Work instructions: In duplicating the lines below, keep every word unchanged and drop the pictures.
[[ Provided data, beginning ]]
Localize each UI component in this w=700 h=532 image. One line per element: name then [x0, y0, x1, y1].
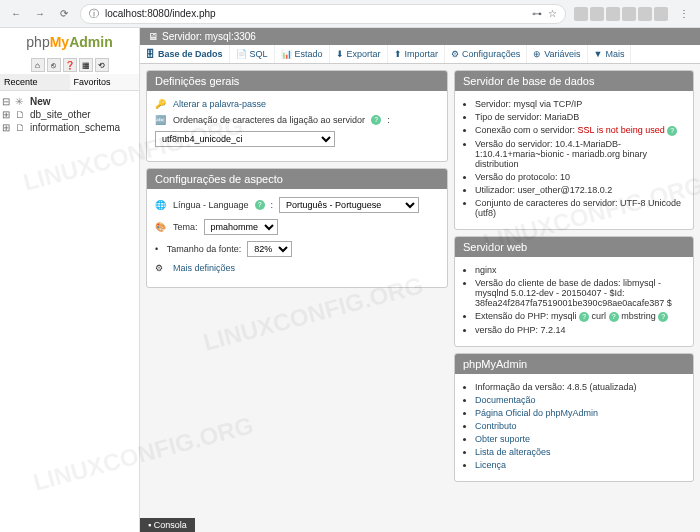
- forward-button[interactable]: →: [32, 6, 48, 22]
- tab-recent[interactable]: Recente: [0, 74, 70, 90]
- help-icon[interactable]: ?: [658, 312, 668, 322]
- theme-label: Tema:: [173, 222, 198, 232]
- collation-label: Ordenação de caracteres da ligação ao se…: [173, 115, 365, 125]
- key-icon: 🔑: [155, 99, 167, 109]
- help-icon[interactable]: ?: [371, 115, 381, 125]
- phpmyadmin-logo[interactable]: phpMyAdmin: [0, 28, 139, 56]
- reload-nav-icon[interactable]: ⟲: [95, 58, 109, 72]
- docs-icon[interactable]: ❓: [63, 58, 77, 72]
- collation-select[interactable]: utf8mb4_unicode_ci: [155, 131, 335, 147]
- server-user: Utilizador: user_other@172.18.0.2: [475, 185, 685, 195]
- gear-icon: ⚙: [155, 263, 167, 273]
- help-icon[interactable]: ?: [667, 126, 677, 136]
- server-header: 🖥 Servidor: mysql:3306: [140, 28, 700, 45]
- menu-button[interactable]: ⋮: [676, 6, 692, 22]
- server-info: Servidor: mysql via TCP/IP: [475, 99, 685, 109]
- protocol-version: Versão do protocolo: 10: [475, 172, 685, 182]
- sql-icon[interactable]: ▦: [79, 58, 93, 72]
- php-version: versão do PHP: 7.2.14: [475, 325, 685, 335]
- webserver-name: nginx: [475, 265, 685, 275]
- profile-avatars: [574, 7, 668, 21]
- sql-icon: 📄: [236, 49, 247, 59]
- collation-icon: 🔤: [155, 115, 167, 125]
- import-icon: ⬆: [394, 49, 402, 59]
- panel-title: Servidor de base de dados: [455, 71, 693, 91]
- chevron-down-icon: ▼: [594, 49, 603, 59]
- panel-title: Definições gerais: [147, 71, 447, 91]
- database-icon: 🗋: [15, 122, 27, 133]
- panel-title: phpMyAdmin: [455, 354, 693, 374]
- server-icon: 🖥: [148, 31, 158, 42]
- menu-variables[interactable]: ⊕Variáveis: [527, 45, 587, 63]
- theme-icon: 🎨: [155, 222, 167, 232]
- server-version: Versão do servidor: 10.4.1-MariaDB-1:10.…: [475, 139, 685, 169]
- pma-version: Informação da versão: 4.8.5 (atualizada): [475, 382, 685, 392]
- pma-contribute-link[interactable]: Contributo: [475, 421, 517, 431]
- help-icon[interactable]: ?: [609, 312, 619, 322]
- menu-sql[interactable]: 📄SQL: [230, 45, 275, 63]
- language-label: Língua - Language: [173, 200, 249, 210]
- console-toggle[interactable]: ▪ Consola: [140, 518, 195, 532]
- back-button[interactable]: ←: [8, 6, 24, 22]
- home-icon[interactable]: ⌂: [31, 58, 45, 72]
- url-bar[interactable]: ⓘ localhost:8080/index.php ⊶ ☆: [80, 4, 566, 24]
- panel-database-server: Servidor de base de dados Servidor: mysq…: [454, 70, 694, 230]
- status-icon: 📊: [281, 49, 292, 59]
- menu-status[interactable]: 📊Estado: [275, 45, 330, 63]
- logout-icon[interactable]: ⎋: [47, 58, 61, 72]
- tree-new[interactable]: ⊟ ✳ New: [2, 95, 137, 108]
- server-connection: Conexão com o servidor: SSL is not being…: [475, 125, 685, 136]
- info-icon: ⓘ: [89, 7, 99, 21]
- database-icon: 🗄: [146, 49, 155, 59]
- help-icon[interactable]: ?: [255, 200, 265, 210]
- pma-docs-link[interactable]: Documentação: [475, 395, 536, 405]
- tab-favorites[interactable]: Favoritos: [70, 74, 140, 90]
- gear-icon: ⚙: [451, 49, 459, 59]
- reload-button[interactable]: ⟳: [56, 6, 72, 22]
- menu-import[interactable]: ⬆Importar: [388, 45, 446, 63]
- database-icon: 🗋: [15, 109, 27, 120]
- php-extensions: Extensão do PHP: mysqli ? curl ? mbstrin…: [475, 311, 685, 322]
- language-select[interactable]: Português - Portuguese: [279, 197, 419, 213]
- more-settings-link[interactable]: Mais definições: [173, 263, 235, 273]
- panel-web-server: Servidor web nginx Versão do cliente de …: [454, 236, 694, 347]
- pma-changes-link[interactable]: Lista de alterações: [475, 447, 551, 457]
- change-password-link[interactable]: Alterar a palavra-passe: [173, 99, 266, 109]
- panel-general-settings: Definições gerais 🔑 Alterar a palavra-pa…: [146, 70, 448, 162]
- new-icon: ✳: [15, 96, 27, 107]
- panel-appearance-settings: Configurações de aspecto 🌐 Língua - Lang…: [146, 168, 448, 288]
- expand-icon[interactable]: ⊞: [2, 109, 12, 120]
- pma-support-link[interactable]: Obter suporte: [475, 434, 530, 444]
- db-client-version: Versão do cliente de base de dados: libm…: [475, 278, 685, 308]
- database-tree: ⊟ ✳ New ⊞ 🗋 db_site_other ⊞ 🗋 informatio…: [0, 91, 139, 138]
- fontsize-select[interactable]: 82%: [247, 241, 292, 257]
- panel-title: Servidor web: [455, 237, 693, 257]
- language-icon: 🌐: [155, 200, 167, 210]
- expand-icon: ⊟: [2, 96, 12, 107]
- menu-more[interactable]: ▼Mais: [588, 45, 632, 63]
- theme-select[interactable]: pmahomme: [204, 219, 278, 235]
- star-icon[interactable]: ☆: [548, 8, 557, 19]
- pma-homepage-link[interactable]: Página Oficial do phpMyAdmin: [475, 408, 598, 418]
- expand-icon[interactable]: ⊞: [2, 122, 12, 133]
- pma-license-link[interactable]: Licença: [475, 460, 506, 470]
- panel-title: Configurações de aspecto: [147, 169, 447, 189]
- tree-db-site-other[interactable]: ⊞ 🗋 db_site_other: [2, 108, 137, 121]
- tree-information-schema[interactable]: ⊞ 🗋 information_schema: [2, 121, 137, 134]
- variables-icon: ⊕: [533, 49, 541, 59]
- url-text: localhost:8080/index.php: [105, 8, 216, 19]
- help-icon[interactable]: ?: [579, 312, 589, 322]
- menu-settings[interactable]: ⚙Configurações: [445, 45, 527, 63]
- server-charset: Conjunto de caracteres do servidor: UTF-…: [475, 198, 685, 218]
- server-type: Tipo de servidor: MariaDB: [475, 112, 685, 122]
- menu-databases[interactable]: 🗄Base de Dados: [140, 45, 230, 63]
- export-icon: ⬇: [336, 49, 344, 59]
- panel-phpmyadmin: phpMyAdmin Informação da versão: 4.8.5 (…: [454, 353, 694, 482]
- key-icon: ⊶: [532, 8, 542, 19]
- menu-export[interactable]: ⬇Exportar: [330, 45, 388, 63]
- fontsize-label: Tamanho da fonte:: [167, 244, 242, 254]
[[ Provided data, end ]]
Written response:
Localize each UI component in this w=700 h=532 image. One line per element: name then [x0, y0, x1, y1].
- forward-button[interactable]: →: [32, 6, 48, 22]
- tab-recent[interactable]: Recente: [0, 74, 70, 90]
- help-icon[interactable]: ?: [658, 312, 668, 322]
- theme-label: Tema:: [173, 222, 198, 232]
- collation-label: Ordenação de caracteres da ligação ao se…: [173, 115, 365, 125]
- key-icon: 🔑: [155, 99, 167, 109]
- help-icon[interactable]: ?: [371, 115, 381, 125]
- phpmyadmin-logo[interactable]: phpMyAdmin: [0, 28, 139, 56]
- reload-nav-icon[interactable]: ⟲: [95, 58, 109, 72]
- docs-icon[interactable]: ❓: [63, 58, 77, 72]
- collation-select[interactable]: utf8mb4_unicode_ci: [155, 131, 335, 147]
- server-user: Utilizador: user_other@172.18.0.2: [475, 185, 685, 195]
- gear-icon: ⚙: [155, 263, 167, 273]
- help-icon[interactable]: ?: [667, 126, 677, 136]
- server-header: 🖥 Servidor: mysql:3306: [140, 28, 700, 45]
- menu-button[interactable]: ⋮: [676, 6, 692, 22]
- server-info: Servidor: mysql via TCP/IP: [475, 99, 685, 109]
- protocol-version: Versão do protocolo: 10: [475, 172, 685, 182]
- sql-icon[interactable]: ▦: [79, 58, 93, 72]
- php-version: versão do PHP: 7.2.14: [475, 325, 685, 335]
- webserver-name: nginx: [475, 265, 685, 275]
- profile-avatars: [574, 7, 668, 21]
- sql-icon: 📄: [236, 49, 247, 59]
- collation-icon: 🔤: [155, 115, 167, 125]
- import-icon: ⬆: [394, 49, 402, 59]
- panel-title: Servidor de base de dados: [455, 71, 693, 91]
- chevron-down-icon: ▼: [594, 49, 603, 59]
- panel-title: Definições gerais: [147, 71, 447, 91]
- database-icon: 🗋: [15, 122, 27, 133]
- panel-title: phpMyAdmin: [455, 354, 693, 374]
- server-icon: 🖥: [148, 31, 158, 42]
- menu-variables[interactable]: ⊕Variáveis: [527, 45, 587, 63]
- theme-icon: 🎨: [155, 222, 167, 232]
- server-version: Versão do servidor: 10.4.1-MariaDB-1:10.…: [475, 139, 685, 169]
- pma-version: Informação da versão: 4.8.5 (atualizada): [475, 382, 685, 392]
- pma-contribute-link[interactable]: Contributo: [475, 421, 517, 431]
- help-icon[interactable]: ?: [609, 312, 619, 322]
- menu-sql[interactable]: 📄SQL: [230, 45, 275, 63]
- language-label: Língua - Language: [173, 200, 249, 210]
- console-toggle[interactable]: ▪ Consola: [140, 518, 195, 532]
- back-button[interactable]: ←: [8, 6, 24, 22]
- home-icon[interactable]: ⌂: [31, 58, 45, 72]
- url-bar[interactable]: ⓘ localhost:8080/index.php ⊶ ☆: [80, 4, 566, 24]
- panel-database-server: Servidor de base de dados Servidor: mysq…: [454, 70, 694, 230]
- status-icon: 📊: [281, 49, 292, 59]
- menu-status[interactable]: 📊Estado: [275, 45, 330, 63]
- logout-icon[interactable]: ⎋: [47, 58, 61, 72]
- tree-new[interactable]: ⊟ ✳ New: [2, 95, 137, 108]
- server-connection: Conexão com o servidor: SSL is not being…: [475, 125, 685, 136]
- info-icon: ⓘ: [89, 7, 99, 21]
- database-icon: 🗄: [146, 49, 155, 59]
- help-icon[interactable]: ?: [255, 200, 265, 210]
- pma-docs-link[interactable]: Documentação: [475, 395, 536, 405]
- tab-favorites[interactable]: Favoritos: [70, 74, 140, 90]
- gear-icon: ⚙: [451, 49, 459, 59]
- reload-button[interactable]: ⟳: [56, 6, 72, 22]
- menu-import[interactable]: ⬆Importar: [388, 45, 446, 63]
- database-icon: 🗋: [15, 109, 27, 120]
- php-extensions: Extensão do PHP: mysqli ? curl ? mbstrin…: [475, 311, 685, 322]
- language-select[interactable]: Português - Portuguese: [279, 197, 419, 213]
- more-settings-link[interactable]: Mais definições: [173, 263, 235, 273]
- panel-web-server: Servidor web nginx Versão do cliente de …: [454, 236, 694, 347]
- pma-changes-link[interactable]: Lista de alterações: [475, 447, 551, 457]
- change-password-link[interactable]: Alterar a palavra-passe: [173, 99, 266, 109]
- panel-general-settings: Definições gerais 🔑 Alterar a palavra-pa…: [146, 70, 448, 162]
- new-icon: ✳: [15, 96, 27, 107]
- panel-appearance-settings: Configurações de aspecto 🌐 Língua - Lang…: [146, 168, 448, 288]
- expand-icon[interactable]: ⊞: [2, 109, 12, 120]
- pma-support-link[interactable]: Obter suporte: [475, 434, 530, 444]
- db-client-version: Versão do cliente de base de dados: libm…: [475, 278, 685, 308]
- database-tree: ⊟ ✳ New ⊞ 🗋 db_site_other ⊞ 🗋 informatio…: [0, 91, 139, 138]
- fontsize-select[interactable]: 82%: [247, 241, 292, 257]
- panel-title: Servidor web: [455, 237, 693, 257]
- language-icon: 🌐: [155, 200, 167, 210]
- expand-icon: ⊟: [2, 96, 12, 107]
- menu-more[interactable]: ▼Mais: [588, 45, 632, 63]
- theme-select[interactable]: pmahomme: [204, 219, 278, 235]
- star-icon[interactable]: ☆: [548, 8, 557, 19]
- pma-homepage-link[interactable]: Página Oficial do phpMyAdmin: [475, 408, 598, 418]
- expand-icon[interactable]: ⊞: [2, 122, 12, 133]
- pma-license-link[interactable]: Licença: [475, 460, 506, 470]
- panel-title: Configurações de aspecto: [147, 169, 447, 189]
- tree-db-site-other[interactable]: ⊞ 🗋 db_site_other: [2, 108, 137, 121]
- tree-information-schema[interactable]: ⊞ 🗋 information_schema: [2, 121, 137, 134]
- variables-icon: ⊕: [533, 49, 541, 59]
- url-text: localhost:8080/index.php: [105, 8, 216, 19]
- help-icon[interactable]: ?: [579, 312, 589, 322]
- menu-settings[interactable]: ⚙Configurações: [445, 45, 527, 63]
- server-charset: Conjunto de caracteres do servidor: UTF-…: [475, 198, 685, 218]
- server-type: Tipo de servidor: MariaDB: [475, 112, 685, 122]
- menu-databases[interactable]: 🗄Base de Dados: [140, 45, 230, 63]
- export-icon: ⬇: [336, 49, 344, 59]
- panel-phpmyadmin: phpMyAdmin Informação da versão: 4.8.5 (…: [454, 353, 694, 482]
- key-icon: ⊶: [532, 8, 542, 19]
- menu-export[interactable]: ⬇Exportar: [330, 45, 388, 63]
- fontsize-label: Tamanho da fonte:: [167, 244, 242, 254]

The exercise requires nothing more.